There are a number of companies that offer what is referred to as "debt advocate" services. If you are in debt, and thinking about seeking assistance from one of these organizations, it is important to understand what it is they do and what kind of help you can realistically expect to receive.
About Consumer Debt Advocates
Companies offering debt advocate services work with individuals or businesses who are in significant debt that becomes unmanageable. Problems dealing with debt could come about as a result of overspending, job loss, a reduction in cash flow, and other possible circumstances.
While some of these organizations market themselves as providing a magic way to make your debt go away, this is not an accurate description at all. If you choose to work with a debt advocate company, you are making a decision to put all or part of the debt you are dealing with into a debt relief program.
When you do this, you'll sign a limited power of attorney document giving the company the right to speak to your creditors on your behalf. A company representative will then communicate with your creditors and attempt to negotiate with them on your behalf. The goal of the negation is to get each creditor to accept less that you owe as payment in full for your financial obligation and to reach an agreement on repayment terms that you will be able to manage.
While this is going on, you will likely continue to receive collections calls from creditors. Creditors are going to do everything possible to get you to pay your outstanding balances, so they are not automatically going to stop calling you as soon as you hire someone to handle negotiations on your behalf. They'll speak to the debt advocate firm, but your phone is going to continue to ring as well, at least until a settlement is reached.
At the time you enter a debt relief program, you will need to make a commitment for an amount of money that you will be able to pay each month. This amount will cover the consumer debt advocate firm's fee and go toward paying down your debts once the company reaches an agreement with each of your creditors. You will be asked to set up a monthly draft from your bank account for this amount. During the time you are in the program, additional payments may need to be made as creditors agree to repayment or settlement terms.
Not all of the money you pay into the program will be used each month. The idea is to allow you to build up a balance in your account that can be used to settle debts in full when a creditor is willing to settle debt for less than you owe.
Debt Advocate Fees
An important point to note is that not all of the money you pay will go toward reducing your debt.
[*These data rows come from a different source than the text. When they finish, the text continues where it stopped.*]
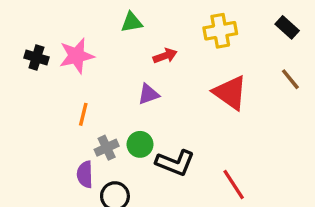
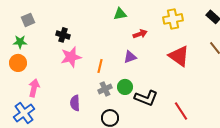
pink star: (77, 56) -> (71, 57), moved
orange line: (83, 114) -> (100, 66), moved
purple semicircle: (85, 174) -> (75, 103), moved

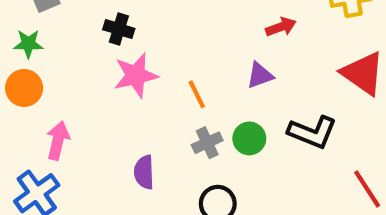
orange line: (100, 66) -> (197, 94), turned -40
black L-shape: (146, 98) -> (312, 132), moved

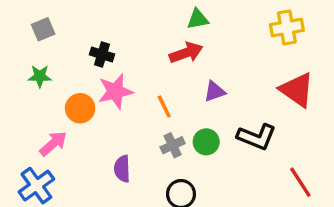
red arrow: (281, 27) -> (186, 53), moved, size x1.4
green star: (28, 44) -> (40, 76), moved
orange circle: (24, 88) -> (80, 108), moved
pink arrow: (58, 141) -> (53, 144), turned 36

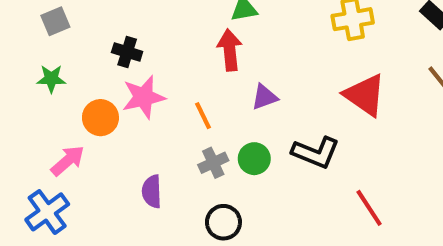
red arrow: (186, 53) -> (230, 50), turned -76

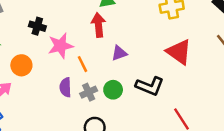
pink star: (144, 97) -> (61, 46), moved
purple semicircle: (152, 191) -> (65, 87), moved

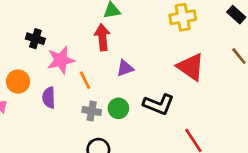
purple semicircle: (65, 87) -> (49, 98), moved
gray cross: (89, 92) -> (92, 111), turned 35

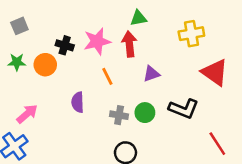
yellow cross: (183, 17) -> (191, 34), moved
pink star: (61, 60) -> (97, 41), moved
orange line: (85, 80) -> (107, 76), moved
orange circle: (18, 82) -> (45, 65), moved

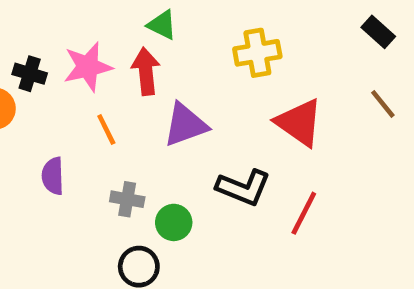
green triangle: (138, 18) -> (162, 25), turned 36
purple triangle: (151, 74) -> (185, 125), size x1.5
green circle: (145, 113) -> (174, 222), moved
red line: (217, 144) -> (304, 213), moved, turned 60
Debt advocate companies are businesses, and therefore charge a fee for their services, and it can be a significant sum. This is true whether you are dealing with an attorney who offers debt settlement services, or a corporate or nonprofit debt settlement service provider.
If you are considering entering a debt consolidation program, review the contract you are being asked to sign very closely so that you are absolutely certain that you understand and are comfortable with the fee structure.
While the fee structure may vary from one consumer deft relief company to another, you can generally expect to pay fees that include:
- An initial account setup fee
- A percentage of the total outstanding balance of all debt in your program on a monthly basis
- A percentage of the amount the amount your debt is reduced by if a creditor settles for less than you owe
- A monthly check writing fee for each creditor who is paid through your program
- NSF charges if one of your monthly payments ever does not clear
Should You Seek Debt Relief?
Only you can decide whether or not the services provided by consumer debt advocates are in your best interest. It is essential to take the time to educate yourself about exactly what you are getting into when you enlist the services of this type of company rather than making a fast, emotional decision based on the fear and stress that can go hand-in-hand with dealing with debt.
It's important to note that not all debt relief companies are the same. While some are likely to deliver as promised, others may well be scams. Before signing a contract, thoroughly review the terms of the agreement and ask the firm to provide you with references of currents or past clients who are willing to speak with you about what their experiences have been like. If you decide to go this route, make sure you choose a reputable company and that you have realistic expectations about how the company can assist you and how much it will cost you.